Fenerbahçe futbol takımının teknik direktörü Aykut
Kocaman’ı futbol şortlarının en frapan
olduğu 1980’li yıllardan beri tanıyorum. Türkiye ortalama vatandaşı
ise onu 1996 futbol
sezonu son maçından sonra daha iyi tanıdı. Trabzonsporlu
meslektaşlarının şampiyonluğu
kaybetmesinden dolayı üzgün olduğunu, Fenerbahçe’nin o yıllardaki
sahibi(!) Ali Şen’in
hilafına söylemiş ve gönüllerde taht kurmuştu.
Kocaman’la yan yana ise ilk kez Esenboğa havalimanında geldik.
Çalıştırdığı Ankaraspor ile
Antalya'ya gidiyorlardı. İlk izlenimim, boyunun göründüğünden kısa
olduğuydu. Koltuğunun
altında, futbolcunun genelde taşıdığı, içinde ne olduğunu hiç
kestiremediğim bir arzuhalci
çantası vardı.
Her zamanki gibi tek elini eşofmanın cebine sokmuş, uçağa giden
otobüsün camından
öylesine boşluğa bakıyordu. Yanındaki futbolcularıyla konuşmuyor,
etrafına da
bakınmıyordu. Bu bir göz kaçırma, gereksiz soru ve selamlaşmadan
kaçınma özeni değildi.
Aksine, dikkatlerin onun üstünde olup olmadığı kendisini hiç
ilgilendirmiyormuş gibi
duruyordu.
Bana trans halindeymiş gibi gelmişti. Ama mesleğine ilişkin bir
konsantrasyon içinde de
değildi sanki. Orada yokmuş, o bir hayaletmiş de insanlar onu zaten
görmemekteymişler(!)
gibi bir ruh halindeydi.
Etkilenmiştim gördüklerimden. O artık, golleri attıktan sonra
jimnastikçiliğinden kalma bir
çeviklikle havya sıçrayıp, sonra da soyunma odasına giden bir
futbolcu değildi. Şimdi futbol
yazar çizeri, klüp sahibi ve futbolu kendisinden iyi bilenlerin(!)
tribünde olduğu bir arenaya
atılmıştı. Dövüşmeliydi; kendisinden beklenen buydu.

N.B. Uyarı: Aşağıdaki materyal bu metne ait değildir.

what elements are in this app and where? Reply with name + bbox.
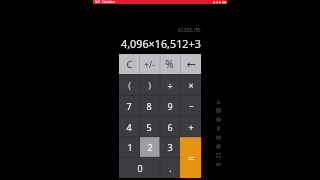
staticText: 1: [127, 141, 133, 153]
staticText: (: [128, 79, 131, 91]
staticText: .: [169, 162, 172, 174]
button[interactable]: .: [160, 157, 180, 178]
staticText: 67,633,155: [178, 27, 201, 33]
button[interactable]: ×: [180, 74, 201, 95]
button[interactable]: 3: [160, 137, 180, 157]
staticText: 7: [126, 100, 132, 112]
staticText: 9: [167, 100, 173, 112]
button[interactable]: %: [159, 54, 180, 74]
staticText: 6: [167, 121, 173, 133]
button[interactable]: App shortcut 4: [211, 124, 225, 133]
button[interactable]: 6: [159, 116, 180, 137]
button[interactable]: −: [180, 95, 201, 116]
button[interactable]: 7: [119, 95, 139, 116]
staticText: +/-: [144, 59, 155, 70]
button[interactable]: C: [119, 54, 139, 74]
staticText: 9:41: [95, 0, 101, 4]
staticText: 4,096×16,512+3: [121, 36, 201, 49]
staticText: C: [126, 58, 133, 71]
staticText: ÷: [167, 79, 173, 91]
staticText: %: [165, 57, 174, 71]
button[interactable]: App shortcut 7: [211, 151, 225, 160]
staticText: 3: [167, 141, 173, 153]
button[interactable]: App shortcut 1: [211, 97, 225, 106]
staticText: −: [188, 100, 194, 112]
staticText: Calculator: [102, 0, 115, 4]
button[interactable]: 5: [139, 116, 159, 137]
staticText: ): [148, 79, 151, 91]
button[interactable]: (: [119, 74, 139, 95]
staticText: 4: [126, 121, 132, 133]
button[interactable]: =: [180, 137, 201, 178]
staticText: 8: [146, 100, 152, 112]
button[interactable]: 8: [139, 95, 159, 116]
staticText: ×: [188, 79, 194, 91]
button[interactable]: App shortcut 6: [211, 142, 225, 151]
button[interactable]: ÷: [159, 74, 180, 95]
staticText: =: [188, 151, 194, 165]
button[interactable]: App shortcut 2: [211, 106, 225, 115]
button[interactable]: 2: [140, 137, 160, 157]
staticText: +: [188, 121, 194, 133]
button[interactable]: App shortcut 3: [211, 115, 225, 124]
button[interactable]: 9: [159, 95, 180, 116]
button[interactable]: ←: [180, 54, 201, 74]
staticText: 0: [137, 162, 143, 174]
button[interactable]: 1: [119, 137, 140, 157]
button[interactable]: App shortcut 8: [211, 160, 225, 169]
button[interactable]: 0: [119, 157, 160, 178]
button[interactable]: +: [180, 116, 201, 137]
staticText: 5: [146, 121, 152, 133]
button[interactable]: 4: [119, 116, 139, 137]
staticText: 2: [147, 141, 153, 153]
button[interactable]: App shortcut 5: [211, 133, 225, 142]
button[interactable]: +/-: [139, 54, 159, 74]
staticText: ←: [186, 58, 196, 71]
button[interactable]: ): [139, 74, 159, 95]
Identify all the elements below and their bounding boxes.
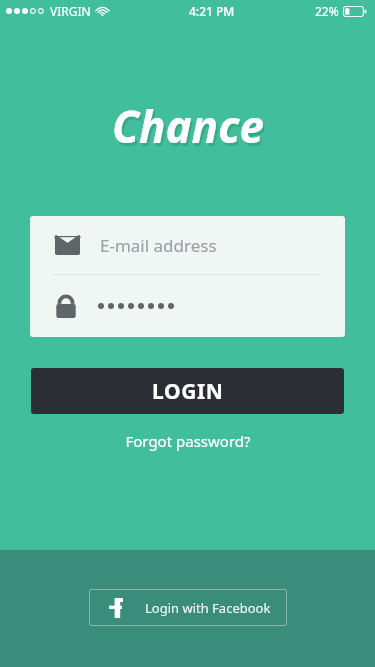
staticText: Chance	[114, 99, 266, 159]
button[interactable]: Facebook	[89, 589, 287, 626]
other: Facebook	[109, 598, 123, 618]
staticText: 4:21 PM	[189, 3, 235, 19]
staticText: Login with Facebook	[145, 599, 271, 617]
button[interactable]: LOGIN	[31, 368, 344, 414]
staticText: Chance	[112, 96, 264, 156]
staticText: 22%	[315, 3, 339, 19]
staticText: E-mail address	[100, 234, 217, 257]
button[interactable]	[30, 275, 345, 337]
button[interactable]: E-mail address	[30, 216, 345, 274]
button[interactable]: Forgot password?	[115, 427, 261, 455]
staticText: LOGIN	[152, 377, 224, 406]
staticText: VIRGIN	[50, 3, 91, 19]
staticText: Forgot password?	[125, 431, 251, 451]
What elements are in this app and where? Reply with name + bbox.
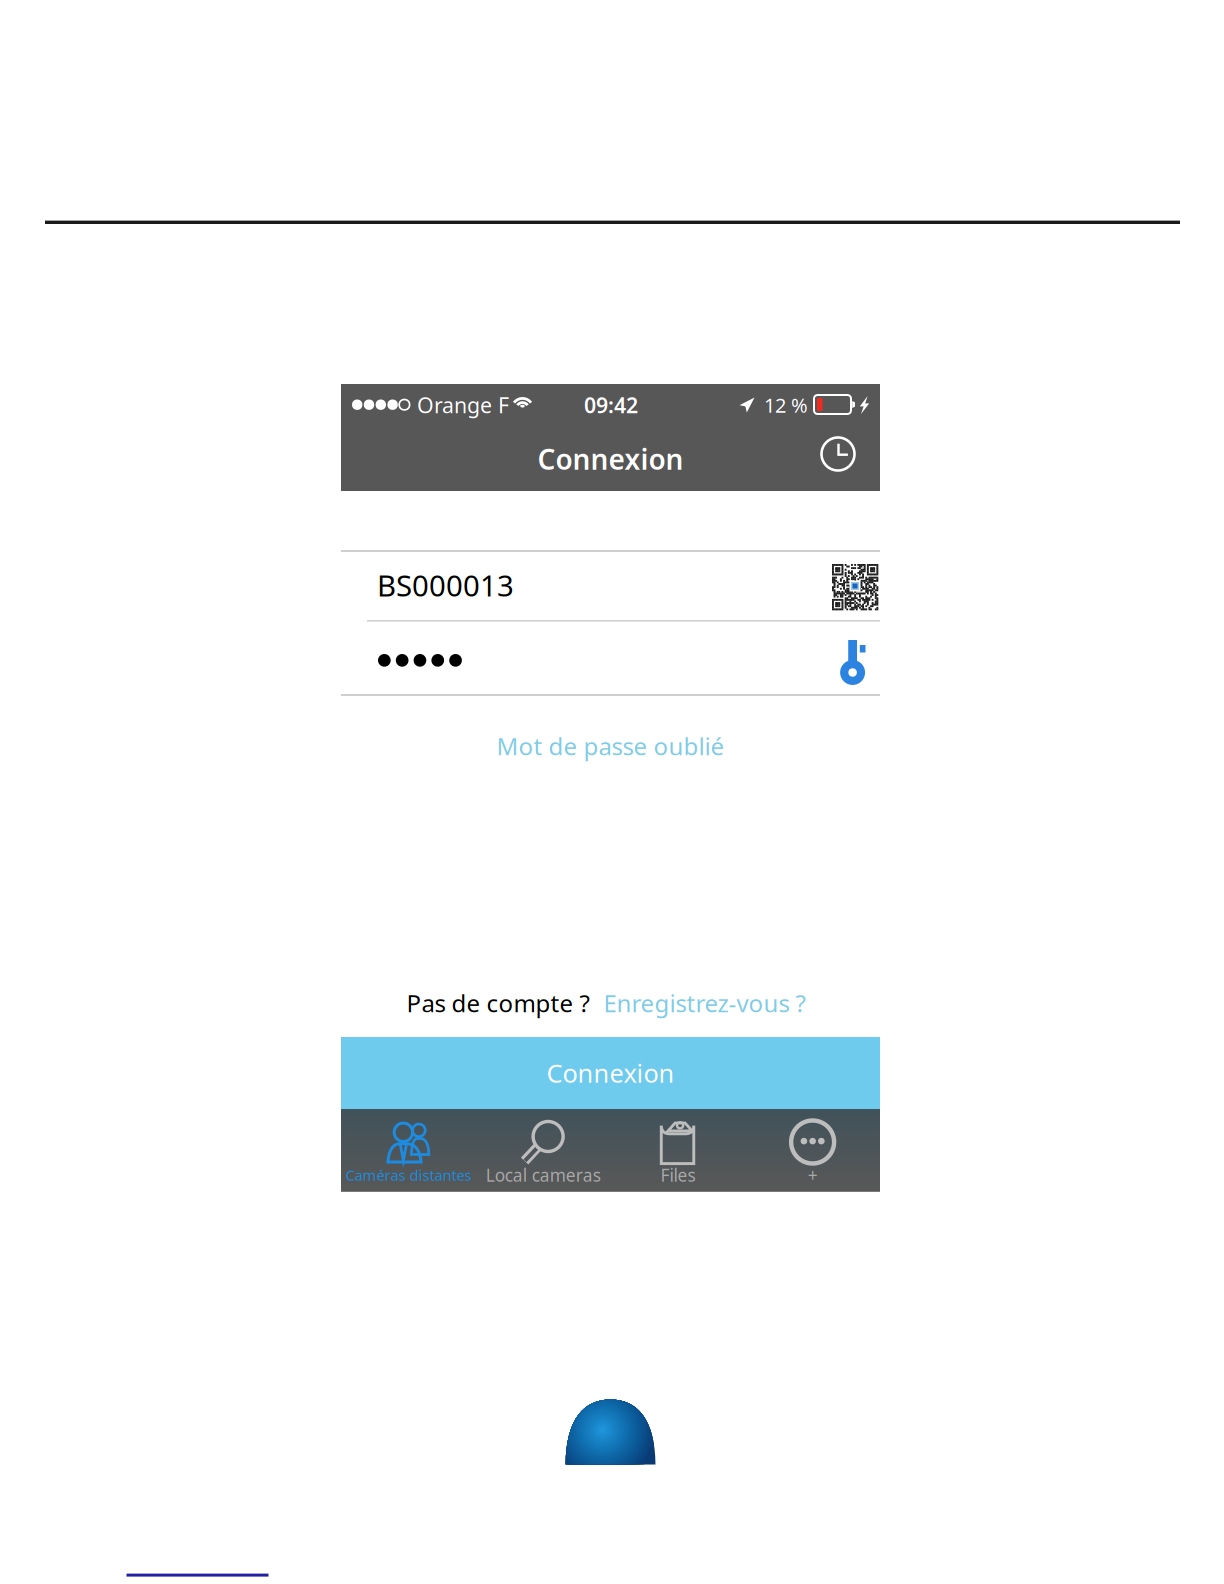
- staticText: Caméras distantes: [345, 1165, 471, 1185]
- button[interactable]: BS000013: [341, 550, 880, 620]
- button[interactable]: History: [810, 426, 866, 482]
- staticText: BS000013: [377, 566, 514, 604]
- staticText: Connexion: [538, 440, 684, 478]
- button[interactable]: Mot de passe oublié: [341, 724, 880, 768]
- staticText: +: [808, 1164, 818, 1186]
- staticText: 09:42: [584, 391, 638, 419]
- staticText: 12 %: [764, 392, 808, 418]
- staticText: Orange F: [417, 391, 509, 419]
- staticText: Local cameras: [486, 1164, 601, 1186]
- button[interactable]: Caméras distantes: [341, 1109, 476, 1191]
- button[interactable]: Local cameras: [476, 1109, 611, 1191]
- staticText: Pas de compte ?: [406, 987, 590, 1019]
- staticText: Files: [660, 1164, 695, 1186]
- button[interactable]: [341, 620, 880, 694]
- button[interactable]: Connexion: [341, 1037, 880, 1109]
- staticText: Connexion: [546, 1056, 674, 1090]
- button[interactable]: Files: [610, 1109, 745, 1191]
- staticText: Enregistrez-vous ?: [604, 987, 806, 1019]
- staticText: Mot de passe oublié: [496, 730, 724, 762]
- button[interactable]: Enregistrez-vous ?: [590, 982, 806, 1024]
- button[interactable]: +: [745, 1109, 880, 1191]
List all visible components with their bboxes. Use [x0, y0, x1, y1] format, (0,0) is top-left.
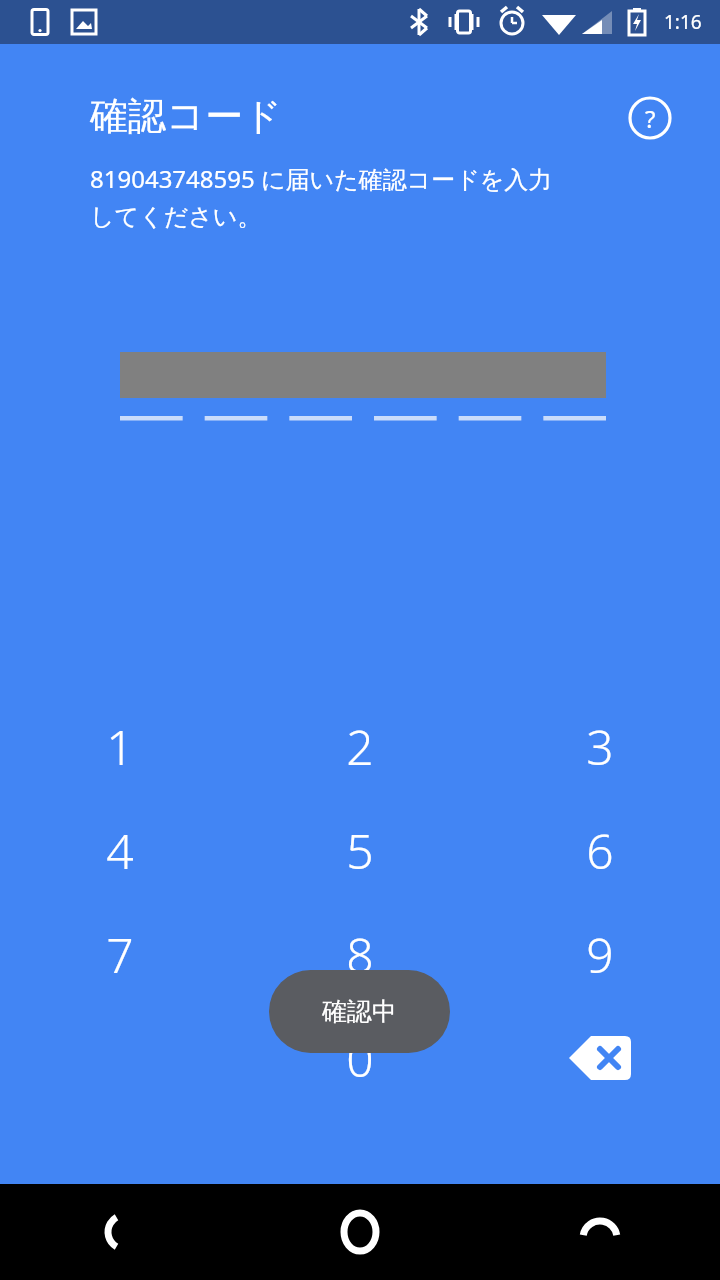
staticText: 5 — [346, 818, 374, 883]
button[interactable]: 5 — [240, 798, 480, 902]
button[interactable]: 7 — [0, 902, 240, 1006]
staticText: 7 — [106, 922, 134, 987]
staticText: 2 — [346, 714, 374, 779]
staticText: 9 — [586, 922, 614, 987]
button[interactable]: 1 — [0, 694, 240, 798]
button[interactable]: ヘルプ — [620, 88, 680, 148]
button[interactable]: 2 — [240, 694, 480, 798]
staticText: 6 — [586, 818, 614, 883]
button[interactable]: 0 — [240, 1006, 480, 1110]
staticText: 3 — [586, 714, 614, 779]
staticText: 1 — [106, 714, 134, 779]
staticText: 8 — [346, 922, 374, 987]
button[interactable]: 削除 — [480, 1006, 720, 1110]
button[interactable]: 戻る — [0, 1184, 240, 1280]
staticText: 1:16 — [664, 9, 702, 35]
staticText: ? — [645, 102, 656, 135]
staticText: 0 — [346, 1026, 374, 1091]
staticText: 確認中 — [322, 996, 397, 1027]
button[interactable]: 6 — [480, 798, 720, 902]
button[interactable]: 9 — [480, 902, 720, 1006]
button[interactable]: 最近のアプリ — [480, 1184, 720, 1280]
staticText: 819043748595 に届いた確認コードを入力 してください。 — [90, 162, 620, 233]
button[interactable]: ホーム — [240, 1184, 480, 1280]
button[interactable]: 4 — [0, 798, 240, 902]
button[interactable]: 3 — [480, 694, 720, 798]
staticText: 確認コード — [90, 92, 282, 140]
button[interactable]: 8 — [240, 902, 480, 1006]
staticText: 4 — [106, 818, 134, 883]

Çünkü futbolculuğundan kalma saygın duruşu kendisini izliyordu.
Sporculuğunda sergilediği
farklılığın, yeni iş koluna nasıl yansıyacağının merakıyla
değerlendiriliyordu. Herkesin bildiği
Fenerbahçeli günler; Aziz Yıldırım'ın zor günlerinde gösterdiği
sadakat, dik duruş onu özellikle
Fenerbahçelilerin gözünde daha yüceltti.